Judith Toff

Nederlandse operazanger

Judith (Judik, Judikje) Toff (geboren als Judik Tof, maar vanaf 1933 meestal geschreven als Toff) (Veendam, 13 september 1907 - Sobibór, 4 juni 1943) was een Nederlandse operazangeres. Zij werd in juni 1943 wegens haar Joodse afkomst gedood in het nazi-vernietigingskamp Sobibór.

Judith Toff
Algemene informatie
Volledige naam Judith Toff
Geboren 13 september 1907
Veendam
Overleden 4 juni 1943
Sobibór
Nationaliteit Nederlands
Bekend van Opera
Portaal  Portaalicoon   Tweede Wereldoorlog

Levensloop bewerken

Toff werd in 1907 geboren als dochter van de slager Benjamin Tof en Hanna Woudstra. Zij groeide op in een Joods gezin in Veendam. Zij bleek op jonge leeftijd al over een goede stem te beschikken.[1] Via diverse koren komt zij terecht bij het Auditorium van Friedrich Schmidt Marlissa, een Duitse zangpedagoog.[2] In 1927 trad ze voor het eerst op als mezzosopraan.[2] In 1929 verhuisde zij naar Amsterdam om verder te studeren aan het Conservatorium van Amsterdam. Zij volgde lessen bij Rose Schönberg en bij Johannes den Hertog. In 1934 studeerde ze af. Een jaar later debuteerde ze op de radio voor de AVRO. In de jaren daarna trad Toff veelvuldig op als zangeres. Haar laatste grote concert was kort na de Duitse inval in mei 1940.[3]

In deze periode werd het Joodse artiesten verboden om voor niet-Joden op te treden. Toff bleef actief als zangeres binnen Joodse kringen. In februari 1942 trad zij nog een keer op.[4] In juli 1942 trouwde ze met Jacob Sluijs.

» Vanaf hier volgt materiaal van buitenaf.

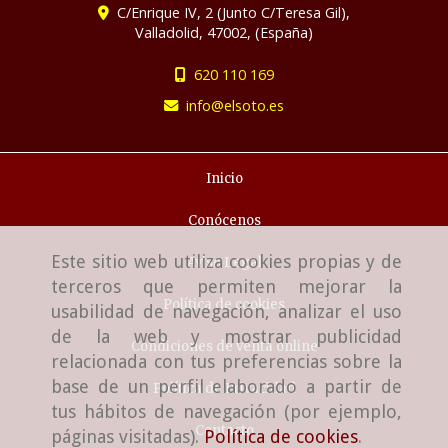
C/Enrique IV, 2 (Junto C/Teresa Gil),
Valladolid
,
47002
,
(España)
620 110 169
info
elsoto.es
Inicio
Conócenos
Este sitio web utiliza cookies propias y de
Aviso Legal
terceros que permiten mejorar la
Política de cookies
usabilidad de navegación, analizar el uso
de la web y mostrar publicidad
Condiciones de venta online
relacionada con tus preferencias sobre la
base de un perfil elaborado a partir de
Política de Privacidad
tus hábitos de navegación (por ejemplo,
Contacto
páginas visitadas).
Política de cookies
.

Toff werd op 26 mei 1943 samen met haar man en een broer van haar man opgepakt tijdens een razzia in Amsterdam. Via Westerbork kwamen zij op 1 juni 1943 in Sobibór terecht, waar ze drie dagen later vergast werden.[5] Ook haar ouders overleefden de oorlog niet. Zij dachten dat ze vanwege hun leeftijd de dans zouden ontspringen.[5] Haar moeder overleed al in Kamp Vught, terwijl Toffs vader op 14 mei 1943 in Sobibór het leven verloor. Een zus genaamd Roza overleefde de oorlog door in Zaandam onder te duiken bij verzetsman Remmert Aten.[6] Toff zelf zou ook de mogelijkheid hebben gehad, maar zou bij haar man hebben willen blijven.[5]